Music, dancing and the flavors of the world brightened a cloudy day March 24, as International Education Day brought a downtown tradition to North Campus for the first time.
More than 30 students represented 15 countries at the exhibit–Brazil, the Dominican Republic, El Salvador, Guatemala, Haiti, Honduras, Mexico, Nicaragua and the U.S. Virgin Islands in the Americas, Bangladesh, Lebanon and Vietnam in Asia, Italy and Romania in Europe, and Kenya in Africa.
International Education Day has been celebrated each fall at Downtown Campus for well over a decade, according to North Campus student engagement coordinator Kerry Roth. There, it’s become a popular and educational tradition. “You can see all of these cultures on display,” said Roth. “We have students that are representing these cultures and they can tell you from firsthand experience what it’s like to come from their country.”

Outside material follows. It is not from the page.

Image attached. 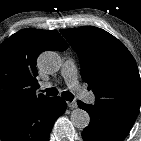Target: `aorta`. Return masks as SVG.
<instances>
[{"instance_id": "obj_1", "label": "aorta", "mask_w": 141, "mask_h": 141, "mask_svg": "<svg viewBox=\"0 0 141 141\" xmlns=\"http://www.w3.org/2000/svg\"><path fill=\"white\" fill-rule=\"evenodd\" d=\"M38 66L48 74L56 73L61 67L60 56L54 51H45L38 57ZM70 119L72 124L81 130L85 129L90 123L89 114L80 108H76L71 112Z\"/></svg>"}]
</instances>
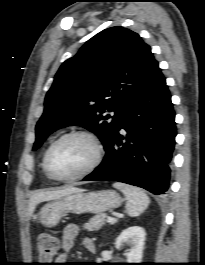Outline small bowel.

The event has become so successful that North Campus Student Government Association representative Evelyn Coney led a drive to start a similar celebration at North Campus. Anna Marie Siegel, director of international student services, worked with her to coordinate the event. “She had seen it and wanted to bring something similar to North Campus,” said Siegel. “So she contacted me, we gathered some students that were available and here we are.”
While enjoying a Latin-inspired light lunch with rice, black beans and chicken, students listened to diverse musical selections and toured informational booths that showcased countries’ culture and daily life.
Yosa Castro, representing the Dominican Republic, opened the festivities with a demonstration of traditional dance from the Caribbean nation. “I like it because it’s one day where we can show our culture and where we come from,” said Castro.
Baskets from Mexico, jewelry from Bangladesh and carved wooden animals from Kenya helped to bring some of that culture to life. Then there were the distinctive national costumes, ranging from Castro’s bright red, white and blue dress to the flashy Carnival outfits of the Virgin Islands to the multicolored clothes of Bangladesh’s Nadia Esha.
For Siegel, the chance for students to learn about ways of life around the world and broaden their horizons makes International Education Day special. “I hope that whether you’re a student who is American or you’re a student from another country that you’re able to take away something in terms of the culture and the history of each of the countries,” she said.